Scarborough protest calls for subway on Sheppard Avenue, not LRT
InsideToronto.com
May 26, 2014
By Rahul Gupta
A fully-funded light rail line is planned for Sheppard Avenue East, but a Scarborough residents’ coalition believes it can muster enough pressure to overturn the project and build a subway line instead.
The Sheppard Subway Action Coalition (SSAC) took to the intersection of Kennedy Road and Sheppard Avenue on Monday, May 26, morning to hold a public demonstration in favour of subways.
For about 45 minutes, members of the group and some local PC provincial election candidates occupied all four corners of the busy intersection carrying placards and handing out pamphlets aabout the benefits of a Sheppard subway over the LRT. SSAC lead organizer Patricia Sinclair said a Sheppard East subway line could be completed by 2019 - two years before the LRT - due to past provincial approvals still in effect and the availability of two tunnel borer machines (TBMs) still in possession of the TTC for its ongoing Toronto-York Spadina subway extension work.
“We’ve got the engineering capabilities, we’ve got the construction capabilities, we’ve got to get smart,” said Sinclair.
“Why are we in Toronto always lagging behind everywhere else in the world? It doesn’t make any sense.”
Sinclair said her group had calculated a $2.75 billion price tag, or $250 million per kilometre, for the subway plan to replace the 13-km LRT route to run along Sheppard between Don Mills subway station to east of Morningside Avenue.
The line could also connect with the Sheppard “stubway” between Don Mills and Yonge-Sheppard station and eventually provide a continuous connection west along Sheppard.
According to the group, federal contributions could come for the project from a previous allocation for the Toronto light rail projects, along with an additional $888 million coming from the Build Canada infrastructure fund.
Along with the federal monies, Sinclair said the province could then contribute a billion dollars, with the city’s portion coming from various sources including developer levies and casino revenues, but no new tax raises.
“There’s other ways to pay for it without having to tax the taxpayer anymore than we’re paying,” said Sinclair.
She said the “multi-partisan” group was planning at least one more rally along Sheppard Avenue before the June 12 provincial election, and was also planning to invite Scarborough Liberals to attend.
For more information on the rallies, visit www.sheppardsubway.com
“We’re inviting them to change their minds about putting light rail down Sheppard,” said Sinclair.
Scarborough-Agincourt PC candidate Liang Chen and her supporters also attended the event, along with Scarborough-Guildwood PC candidate Ken Kirupa.
Chen, whose campaign office is located on Sheppard, said subways are a better long term investment than light rail and would not inconvenience cars.
“What’s being proposed is for the surface and this is the biggest problem,” said Chen who is running in Scarborough-Agincourt to unseat incumbent Liberal Soo Wong.
“People want the most convenient way to travel from point A to point B. The LRT fighting with cars is going to be problematic, and people don’t want that.”
TTC user Louise de Barry, who was waiting for a bus on Kennedy, said there were merits to the Sheppard subway plan. But de Barry said healthcare and education were more crucial than funding new subways.
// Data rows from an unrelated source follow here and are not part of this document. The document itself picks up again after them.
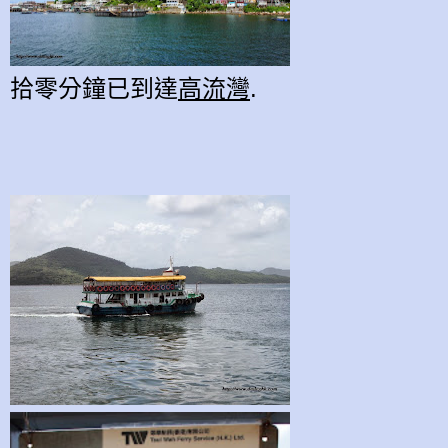
拾零分鐘已到達
高流灣
.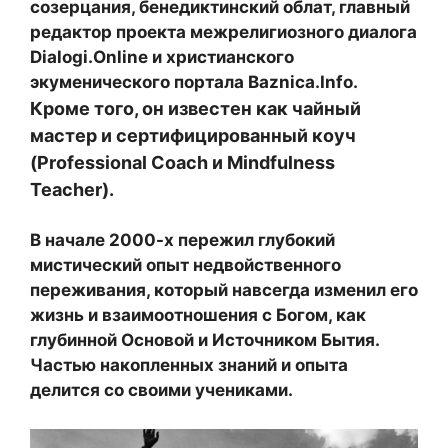
созерцания, бенедиктинский облат, главный
редактор проекта межрелигиозного диалога
Dialogi.Online и христианского
экуменического портала Baznica.Info.
Кроме того, он известен как чайный
мастер и сертифицированный коуч
(Professional Coach и Mindfulness
Teacher).
В начале 2000-х пережил глубокий
мистический опыт недвойственного
переживания, который навсегда изменил его
жизнь и взаимоотношения с Богом, как
глубинной Основой и Источником Бытия.
Частью накопленных знаний и опыта
делится со своими учениками.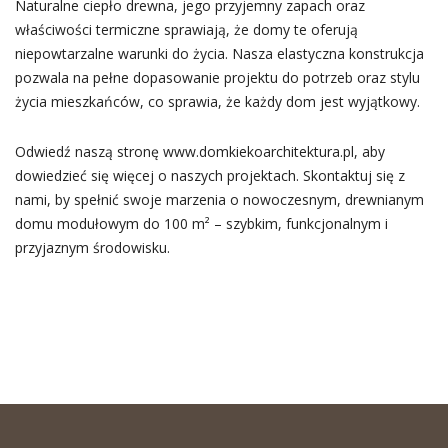
Naturalne ciepło drewna, jego przyjemny zapach oraz
właściwości termiczne sprawiają, że domy te oferują
niepowtarzalne warunki do życia. Nasza elastyczna konstrukcja
pozwala na pełne dopasowanie projektu do potrzeb oraz stylu
życia mieszkańców, co sprawia, że każdy dom jest wyjątkowy.
Odwiedź naszą stronę www.domkiekoarchitektura.pl, aby
dowiedzieć się więcej o naszych projektach. Skontaktuj się z
nami, by spełnić swoje marzenia o nowoczesnym, drewnianym
domu modułowym do 100 m² – szybkim, funkcjonalnym i
przyjaznym środowisku.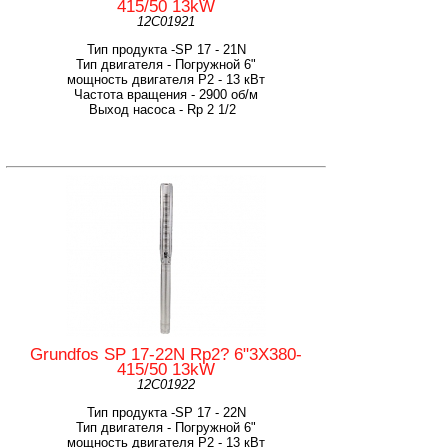
415/50 13kW
12C01921
Тип продукта -SP 17 - 21N
Тип двигателя - Погружной 6"
мощность двигателя Р2 - 13 кВт
Частота вращения - 2900 об/м
Выход насоса - Rp 2 1/2
Grundfos SP 17-22N Rp2? 6"3X380-
415/50 13kW
12C01922
Тип продукта -SP 17 - 22N
Тип двигателя - Погружной 6"
мощность двигателя Р2 - 13 кВт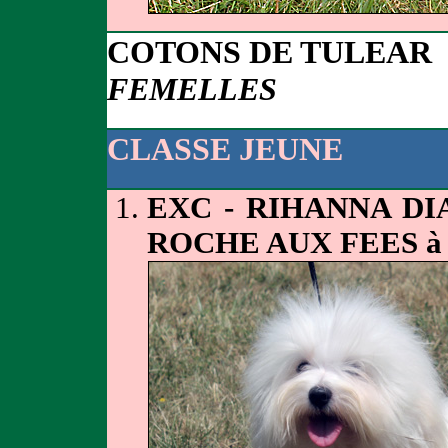
COTONS DE TULEAR
FEMELLES
CLASSE JEUNE
EXC - RIHANNA D
ROCHE AUX FEES à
“I personally believe money could be allocated somewhere,” said de Barry. “Subways are fine, but to me they’re not a priority.”
In a statement, CodeRedTO, a transit advocacy group which supports the current light rail plans for the city, blasted the SSAC’s statements about LRTs - such as they reduce property values and break down more frequently compared to subways - as “false and misleading”.
CodeRed executive director Cameron MacLeod said many of the SSAC’s over two-dozen arguments against LRTs were either completely false, vague or presented in a misleading light.
“We want everyone to have the facts, so we have evaluated each claim to verify accuracy and to provide supporting links,,” said MacLeod by email on Monday.
The statement is available on CodeRed’s website www.CodeRed.to
Anne Marie Aikins from Metrolinx, which is responsible for delivering the Sheppard LRT along with similar lines on Finch Avenue as well as Eglinton Avenue, declined to comment on replacing the project with a subway.